The light was fading, but the falls were fantastic! So much crystal-clear water, straight out of the lake, rushing through the narrow channel it had formed over time, then over the edge and off on its way North, forming the Waikato River, which joins the sea just to the south and west of Auckland.
After spending the night in Auckland with my sister Jude, Roger and the three (!) children, we made an early start and drove out to the airport, where we left the hugely extravagant car and caught a plane home to Kaitaia. Our neighbour, Jane, picked us up and we were greeted at home by a very excited Pukeko.
The first job after time away is a wander around the farm doing the roll-call to ensure that everyone is accounted for, safe and happy. Walking down one of the hills in the big back paddock, we spotted this tree and I had an anxious few moments while we checked that no cows had been beneath it at the moment it fell! The twenty weaned cows are in this paddock and had obviously spent a couple of days tramping around in the branches, browsing on what leaves they could reach. Puriri must be extremely tasty, for it is an obvious favourite with nearly all the cattle.
There are Tui in the trees everywhere around the farm, but they're generally quite hard to photograph, since they usually sit high in the branches of the trees while singing. This one conveniently sat for some time in one spot, in clear view from the ground.
Tui have an extraordinary vocal range, much of it outside the range of human hearing, but the bits we hear are bell-like in their clarity. Tui are also very territorial, so much of my observation of them includes high-speed chases through the trees, with much shrieking and fluttering!

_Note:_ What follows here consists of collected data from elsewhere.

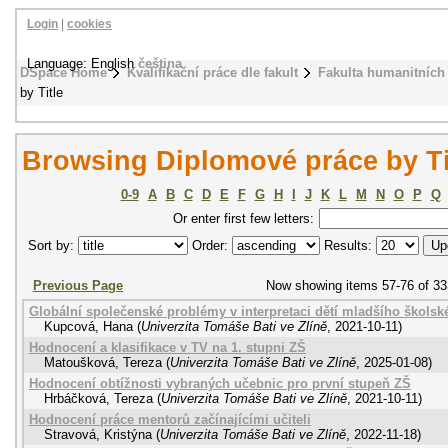
Login
|
cookies
Language: English
čeština
DSpace Home
Kvalifikační práce dle fakult
Fakulta humanitních 
by Title
Browsing Diplomové práce by Ti
0-9
A
B
C
D
E
F
G
H
I
J
K
L
M
N
O
P
Q
Or enter first few letters:
Sort by:
Order:
Results:
Previous Page
Now showing items 57-76 of 33
Globální společenské problémy v interpretaci dětí mladšího škols
Kupcová, Hana
(
Univerzita Tomáše Bati ve Zlíně
,
2021-10-11
)
Hodnocení a klasifikace v TV na 1. stupni ZŠ
Matoušková, Tereza
(
Univerzita Tomáše Bati ve Zlíně
,
2025-01-08
)
Hodnocení obtížnosti vybraných učebnic pro první stupeň ZŠ
Hrbáčková, Tereza
(
Univerzita Tomáše Bati ve Zlíně
,
2021-10-11
)
Hodnocení práce mentorů začínajícími učiteli
Stravová, Kristýna
(
Univerzita Tomáše Bati ve Zlíně
,
2022-11-18
)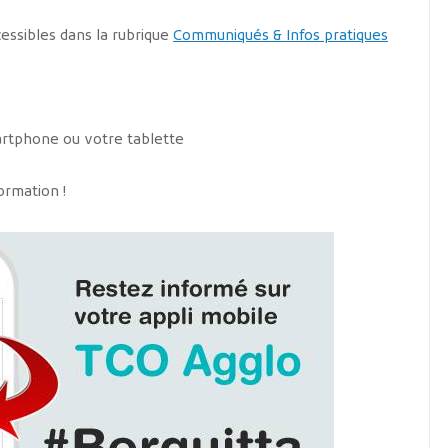
essibles dans la rubrique
Communiqués & Infos pratiques
martphone ou votre tablette
ormation !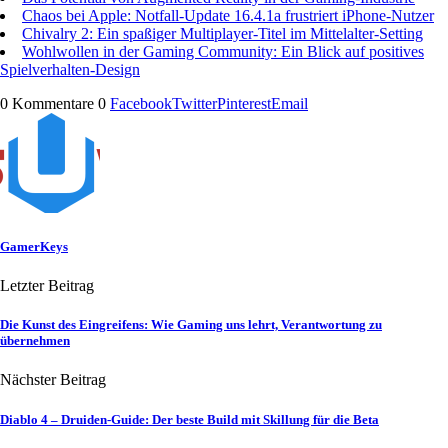
Chaos bei Apple: Notfall-Update 16.4.1a frustriert iPhone-Nutzer
Chivalry 2: Ein spaßiger Multiplayer-Titel im Mittelalter-Setting
Wohlwollen in der Gaming Community: Ein Blick auf positives
Spielverhalten-Design
0 Kommentare
0
Facebook
Twitter
Pinterest
Email
GamerKeys
Letzter Beitrag
Die Kunst des Eingreifens: Wie Gaming uns lehrt, Verantwortung zu
übernehmen
Nächster Beitrag
Diablo 4 – Druiden-Guide: Der beste Build mit Skillung für die Beta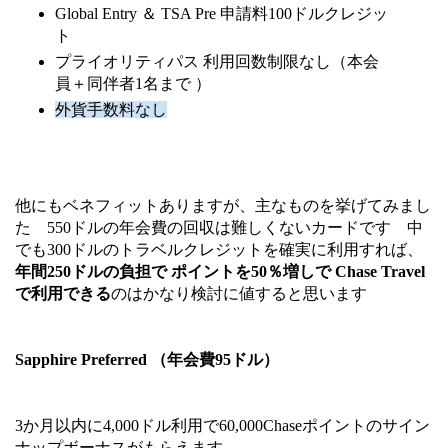
Global Entry ＆ TSA Pre 申請料100ドルクレジッ
ト
プライオリティパス 利用回数制限なし（本会
員＋同伴者1名まで ）
外貨手数料なし
他にもベネフィットありますが、主なものを挙げてみまし
た 550ドルの年会費の回収は難しくないカードです 中
でも300ドルのトラベルクレジットを確実に利用すれば、
年間250ドルの負担で ポイントを50％増しで Chase Travel
で利用できる
のはかなり検討に値すると思います
Sapphire Preferred （年会費95ドル）
3か月以内に4,000ドル利用で60,000Chaseポイントのサイン
ナップボーナスがもらえます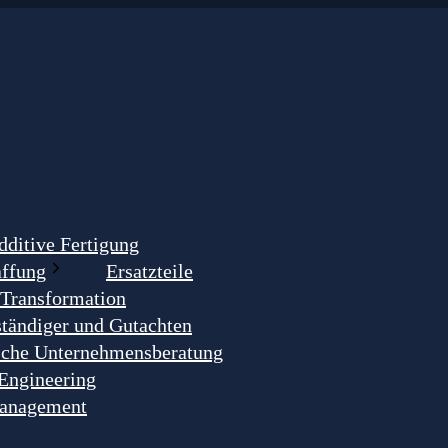
dditive Fertigung
affung
Ersatzteile
 Transformation
tändiger und Gutachten
ische Unternehmensberatung
Engineering
anagement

The only time I've seen a live one up close was in the Auckland zoo, with my nephew Issa, on a rainy afternoon. That particular bird looked very unhappy - sick, perhaps - but well able to apply it's very long bill to an extended finger in a very menacing manner! They are nectar feeders, so I suspect the bill looks more fearsome than it really is.
Later in the afternoon, I went out to take photos of the little bulls, since I need to send pictures of them to interested potential buyers. After a while, most of the cattle (fifteen of them in the mob at present) gathered up near the gate in the sunshine. Twins, Ingrid and Ida are in this mob, Ida having a bull calf and Inger being there because - well, look at the picture; how could I separate these two? They'd just spent several minutes standing together, Ida with her head in the air, eyes half closed, as Ingrid licked her neck.

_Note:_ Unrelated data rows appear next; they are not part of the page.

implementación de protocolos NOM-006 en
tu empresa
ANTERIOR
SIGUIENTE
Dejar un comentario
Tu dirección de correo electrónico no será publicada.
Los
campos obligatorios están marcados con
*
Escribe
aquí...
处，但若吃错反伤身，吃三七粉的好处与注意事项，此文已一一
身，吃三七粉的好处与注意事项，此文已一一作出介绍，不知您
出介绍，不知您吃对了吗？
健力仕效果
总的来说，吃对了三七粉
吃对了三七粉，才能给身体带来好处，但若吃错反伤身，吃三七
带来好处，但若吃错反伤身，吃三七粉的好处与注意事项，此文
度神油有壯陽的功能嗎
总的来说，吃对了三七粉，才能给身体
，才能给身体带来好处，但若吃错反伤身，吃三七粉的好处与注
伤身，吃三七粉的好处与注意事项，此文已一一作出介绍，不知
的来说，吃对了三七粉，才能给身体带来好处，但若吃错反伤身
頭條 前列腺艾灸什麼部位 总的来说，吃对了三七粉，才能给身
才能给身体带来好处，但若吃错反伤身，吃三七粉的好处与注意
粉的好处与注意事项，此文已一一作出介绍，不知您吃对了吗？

The cattle often lick each other and spend close time together; sometimes it is unrelated individuals who do so, but more often than not, it'll be mother and daughter, or maternal half-sisters. I notice the twins together more often than any others on the farm.
In between short bursts on the floor for a bit of preening (and some other, less palatable things) the Pukeko spends her evenings in her usual place, on the couch at my side.
I really like this picture. Often when cattle are moved into a new paddock, they go completely silly and race around, kicking up their heels (literally, to about my head level!) and challenging each other to fights. I delight in watching this sort of thing: seeing the cattle so gleefully active tells me they're healthy and happy!
I had just moved this mob, the cows and bull calves, along the lane from an adjacent paddock and they were all quiet and well behaved, as usual, until they turned in through the gate.